Foster Swift Legal Update E-blast
April 1, 2020
As the challenges related to COVID-19 continue to sweep across the globe, and companies begin to experience cash flow issues, we have received numerous questions related to 401(k) plans and what opportunities there are to reduce an employer’s cash obligation while also allowing greater access to retirement funds by employees. Provided below is guidance for an employer to consider in response to those questions.
I. Employer Contributions
An employer may consider a reduction or elimination of employer contributions to its 401(k) plan as one method of addressing cash flow issues. Below we discuss discretionary employer contributions and safe harbor contributions.
A. Discretionary Employer Contributions
If a 401(k) plan provides for discretionary employer contributions, amending the plan document to reduce or eliminate the contribution will reduce or eliminate an employer’s obligation. Depending on the plan’s terms, it may also be possible for an employer to reduce/eliminate the amount of discretionary employer contributions by resolution of its governing board. An employer should consult with its ERISA counsel to ensure that it properly adopts the change. In addition, the employer must provide notice to its participants of the change. A company should work with its third-party administrator or ERISA counsel to make the notification.

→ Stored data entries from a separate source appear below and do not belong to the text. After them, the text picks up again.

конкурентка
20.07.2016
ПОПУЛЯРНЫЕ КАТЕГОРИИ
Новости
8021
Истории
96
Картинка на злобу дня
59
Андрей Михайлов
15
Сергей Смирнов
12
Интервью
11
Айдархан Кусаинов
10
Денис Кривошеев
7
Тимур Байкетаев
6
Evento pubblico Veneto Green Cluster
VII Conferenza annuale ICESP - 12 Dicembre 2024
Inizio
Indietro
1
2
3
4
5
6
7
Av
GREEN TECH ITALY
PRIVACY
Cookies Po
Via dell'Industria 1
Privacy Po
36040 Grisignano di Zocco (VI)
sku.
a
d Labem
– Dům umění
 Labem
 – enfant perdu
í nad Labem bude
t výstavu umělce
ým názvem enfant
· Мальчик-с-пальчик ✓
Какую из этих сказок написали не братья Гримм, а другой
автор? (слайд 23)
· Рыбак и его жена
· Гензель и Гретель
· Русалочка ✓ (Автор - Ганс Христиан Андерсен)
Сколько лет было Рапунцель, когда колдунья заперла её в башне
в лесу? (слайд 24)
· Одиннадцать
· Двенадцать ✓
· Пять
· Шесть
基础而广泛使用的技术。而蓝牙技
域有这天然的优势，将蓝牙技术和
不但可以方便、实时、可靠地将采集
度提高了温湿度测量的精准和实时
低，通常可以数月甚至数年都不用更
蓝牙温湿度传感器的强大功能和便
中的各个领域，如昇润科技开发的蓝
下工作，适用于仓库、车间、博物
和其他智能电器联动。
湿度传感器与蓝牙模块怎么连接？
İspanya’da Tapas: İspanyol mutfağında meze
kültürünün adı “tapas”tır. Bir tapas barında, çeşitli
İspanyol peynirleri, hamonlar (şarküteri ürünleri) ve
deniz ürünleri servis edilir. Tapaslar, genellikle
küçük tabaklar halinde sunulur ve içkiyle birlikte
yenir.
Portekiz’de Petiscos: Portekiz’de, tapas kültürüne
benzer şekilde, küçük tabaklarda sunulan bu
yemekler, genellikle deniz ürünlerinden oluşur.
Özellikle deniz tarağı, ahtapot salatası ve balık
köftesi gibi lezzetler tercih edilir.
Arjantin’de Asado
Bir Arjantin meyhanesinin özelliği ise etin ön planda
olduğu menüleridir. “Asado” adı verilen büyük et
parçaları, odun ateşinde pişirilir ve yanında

B. Safe Harbor Contributions
If a 401(k) plan provides for safe harbor contributions, the elimination or reduction of the safe harbor contribution requires a different and more complex analysis. Generally, a 401(k) plan that elects safe harbor status may not retroactively change the safe harbor contribution amount (or eliminate the feature altogether) during the Plan Year, unless one of two things is true. First, a plan may change its safe harbor contribution feature if the notice to participants which disclosed the plan’s safe harbor status reserved the right of the employer to change this election. If the reservation was not present in the participant notice, then an employer is required to make the contribution unless it is operating at an “economic loss.” If the employer is operating at an “economic loss” or has reserved its right to change the safe harbor status, it may take the following steps to complete this change.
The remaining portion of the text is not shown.